> [Task requirements]: Go through the lines of the material and count the ones with the word "Инструменты". Give that count alone.

> [Data to process]:
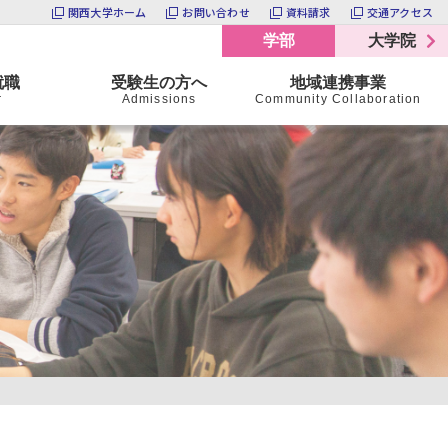
関西大学ホーム
お問い合わせ
資料請求
交通アクセス
学部
大学院
就職
受験生の方へ
地域連携事業
r
Admissions
Community Collaboration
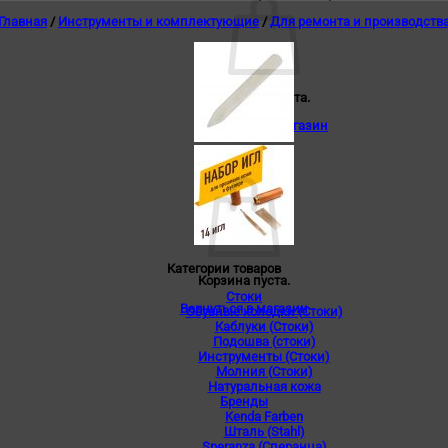
Главная
/
Инструменты и комплектующие
/
Для ремонта и производств
Корзина пуста.
Вернуться в магазин
0
Корзина
Категории товаров
Корзина пуста.
Стоки
Вернуться в магазин
Обувные колодки (Стоки)
Каблуки (Стоки)
Подошва (стоки)
Инструменты (Стоки)
Молния (Стоки)
Натуральная кожа
Бренды
Kenda Farben
Шталь (Stahl)
Speranza (Сперанца)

> [Response to the task]: 2